2 sigma_g 1.3 1.2 0.22 0.21 0.95 1.6 1.0 1014. 674.
3 lengthscale_f 0.32 0.32 0.041 0.045 0.26 0.39 1.0 210. 372.
4 lengthscale_g 0.51 0.51 0.072 0.068 0.40 0.63 1.0 315. 382.
Compare the model to the data
mcycle %>%
mutate(Ef = mean(draws_gpcovfg$f),
sigma = mean(draws_gpcovfg$sigma)) %>%
ggplot(aes(x=times,y=accel))+
geom_point()+
labs(x="Time (ms)", y="Acceleration (g)")+
geom_line(aes(y=Ef), color=set1[1])+
geom_line(aes(y=Ef-2*sigma), color=set1[1],linetype="dashed")+
geom_line(aes(y=Ef+2*sigma), color=set1[1],linetype="dashed")
The MCMC integration works well and the model fit looks good.
Plot posterior draws and posterior mean of the mean function
draws_gpcovfg %>%
spread_rvars(f[i]) %>%
unnest_rvars() %>%
mutate(time=mcycle$times[i]) %>%
ggplot(aes(x=time, y=f, group = .draw)) +
geom_line(color=set1[2], alpha = 0.1) +
geom_point(data=mcycle, mapping=aes(x=times,y=accel), inherit.aes=FALSE) +
geom_line(data=mcycle, mapping=aes(x=times,y=mean(draws_gpcovfg$f)),
inherit.aes=FALSE, color=set1[1], size=1)+
labs(x="Time (ms)", y="Acceleration (g)")

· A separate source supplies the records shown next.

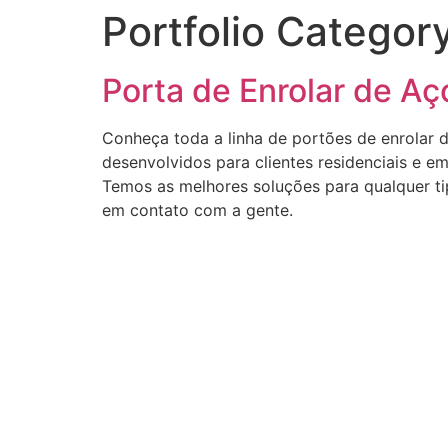
Portfolio Categor
Porta de Enrolar de Aç
Conheça toda a linha de portões de enrolar d
desenvolvidos para clientes residenciais e 
Temos as melhores soluções para qualquer ti
em contato com a gente.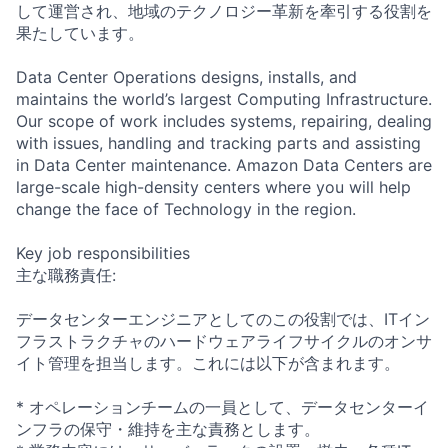
して運営され、地域のテクノロジー革新を牽引する役割を
果たしています。
Data Center Operations designs, installs, and
maintains the world’s largest Computing Infrastructure.
Our scope of work includes systems, repairing, dealing
with issues, handling and tracking parts and assisting
in Data Center maintenance. Amazon Data Centers are
large-scale high-density centers where you will help
change the face of Technology in the region.
Key job responsibilities
主な職務責任:
データセンターエンジニアとしてのこの役割では、ITイン
フラストラクチャのハードウェアライフサイクルのオンサ
イト管理を担当します。これには以下が含まれます。
* オペレーションチームの一員として、データセンターイ
ンフラの保守・維持を主な責務とします。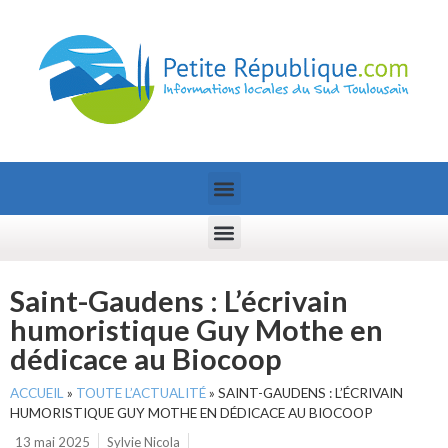
Saint-Gaudens : L’écrivain
humoristique Guy Mothe en
dédicace au Biocoop
ACCUEIL
»
TOUTE L’ACTUALITÉ
»
SAINT-GAUDENS : L’ÉCRIVAIN
HUMORISTIQUE GUY MOTHE EN DÉDICACE AU BIOCOOP
13 mai 2025
Sylvie Nicola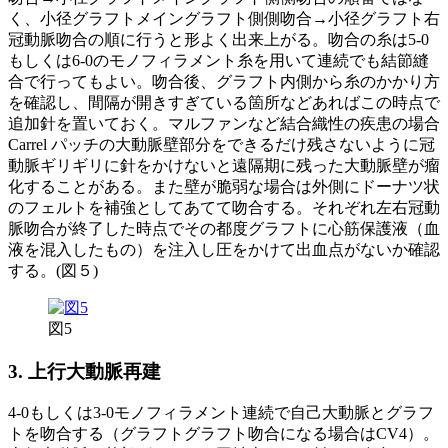
く、小径グラフトメイングラフト側側吻合→小径グラフト右
冠動脈吻合の順に行うと形よく出来上がる。吻合の糸は5-0
もしくは6-0のモノフィラメント糸を用いて連続でも結節縫
合で行ってもよい。吻合後、グラフト内側から糸のかかり方
を確認し、間隔が開きすぎている箇所などあればこの時点で
追加針を置いておく。マルファンなど結合織性の疾患の場合
Carrel パッチの大動脈壁部分をできるだけ残さないように冠
動脈ギリギリに針をかけないと遠隔期に残った大動脈壁が瘤
化することがある。また壁が脆弱な場合は外側にドーナツ状
のフェルトを補強としてあてて吻合する。それぞれ左右冠動
脈吻合が終了した時点でその都度グラフトに心筋保護液（血
液を混入したもの）を注入し圧をかけて出血点がないか確認
する。(図５)
図5
3. 上行大動脈再建
4-0もしくは3-0モノフィラメント連続で自己大動脈とグラフ
トを吻合する（グラフトグラフト吻合になる場合はCV4）。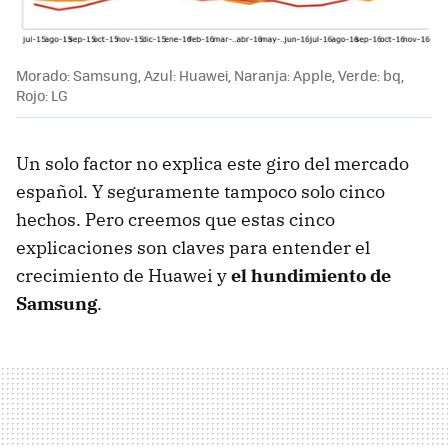
Morado: Samsung, Azul: Huawei, Naranja: Apple, Verde: bq,
Rojo: LG
Un solo factor no explica este giro del mercado
español. Y seguramente tampoco solo cinco
hechos. Pero creemos que estas cinco
explicaciones son claves para entender el
crecimiento de Huawei y
el hundimiento de
Samsung
.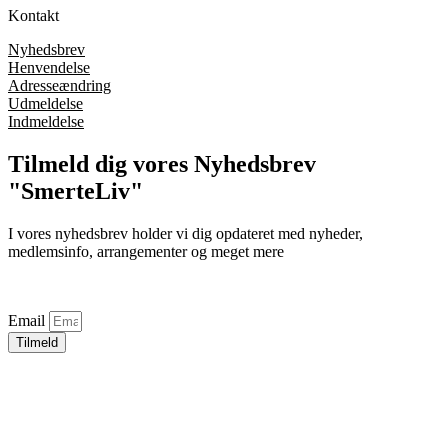
Kontakt
Nyhedsbrev
Henvendelse
Adresseændring
Udmeldelse
Indmeldelse
Tilmeld dig vores Nyhedsbrev
"SmerteLiv"
I vores nyhedsbrev holder vi dig opdateret med nyheder,
medlemsinfo, arrangementer og meget mere
Email
Tilmeld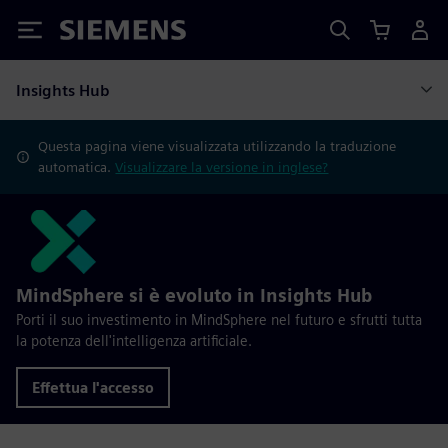
Siemens
Insights Hub
Questa pagina viene visualizzata utilizzando la traduzione
automatica.
Visualizzare la versione in inglese?
MindSphere si è evoluto in Insights Hub
Porti il suo investimento in MindSphere nel futuro e sfrutti tutta
la potenza dell'intelligenza artificiale.
Effettua l'accesso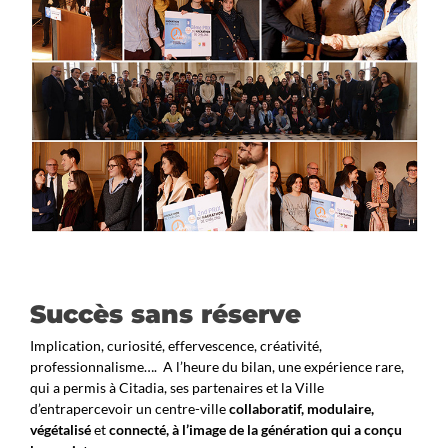
Succès sans réserve
Implication, curiosité, effervescence, créativité,
professionnalisme…. A l’heure du bilan, une expérience rare,
qui a permis à Citadia, ses partenaires et la Ville
d’entrapercevoir un centre-ville
collaboratif, modulaire,
végétalisé
et
connecté, à l’image de la génération qui a conçu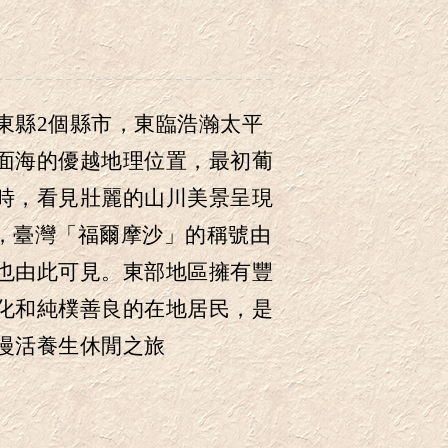
東縣2個縣市
，
東臨浩瀚太平
面海的優越地理位置
，
最初葡
時
，
看見壯麗的山川美景呈現
，
臺灣「福爾摩沙」的稱號由
也由此可見
。
東部地區擁有豐
化和純樸善良的在地居民
，
是
慢活養生休閒之旅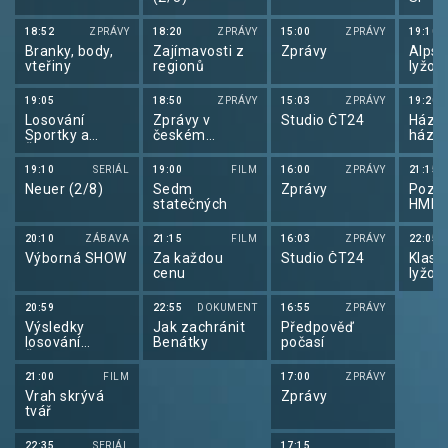
snow
2025
18:52
ZPRÁVY
18:20
ZPRÁVY
15:00
ZPRÁVY
19:10
Branky, body,
Zajímavosti z
Zprávy
Alpsk
vteřiny
regionů
lyžov
sport
2026
19:05
18:50
ZPRÁVY
15:03
ZPRÁVY
19:20
Losování
Zprávy v
Studio ČT24
Házen
Sportky a
českém
háze
Šance
znakovém
2026
jazyce
19:10
SERIÁL
19:00
FILM
16:00
ZPRÁVY
21:15
Neuer (2/8)
Sedm
Zprávy
Pozem
statečných
HME 
poze
hokej
20:10
ZÁBAVA
21:15
FILM
16:03
ZPRÁVY
22:05
2026
Výborná SHOW
Za každou
Studio ČT24
Klasi
cenu
lyžov
klasi
lyžov
20:59
22:55
DOKUMENT
16:55
ZPRÁVY
2025
Výsledky
Jak zachránit
Předpověď
losování
Benátky
počasí
Šťastných 10
21:00
FILM
17:00
ZPRÁVY
Vrah skrývá
Zprávy
tvář
22:35
SERIÁL
17:15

We can also plot the posterior draws of the latent functions, which is a good reminder that individual draws are more wiggly than the average of the draws, and thus show better also the uncertainty, for example, in the edge of the data.
Compare the posterior draws to the optimized parameters
odraws_gpcovfg <- as_draws_df(opt_gpcovfg$draws())
draws_gpcovfg %>%
as_draws_df() %>%
ggplot(aes(x=lengthscale_f,y=sigma_f))+
geom_point(color=set1[2])+
geom_point(data=odraws_gpcovfg,color=set1[1],size=4)+
annotate("text",x=median(draws_gpcovfg$lengthscale_f),
y=max(draws_gpcovfg$sigma_f)+0.1,
label='Posterior draws',hjust=0.5,color=set1[2],size=6)+
annotate("text",x=odraws_gpcovfg$lengthscale_f+0.01,
y=odraws_gpcovfg$sigma_f,
label='Optimized',hjust=0,color=set1[1],size=6)
Optimization result is far from being representative of the posterior.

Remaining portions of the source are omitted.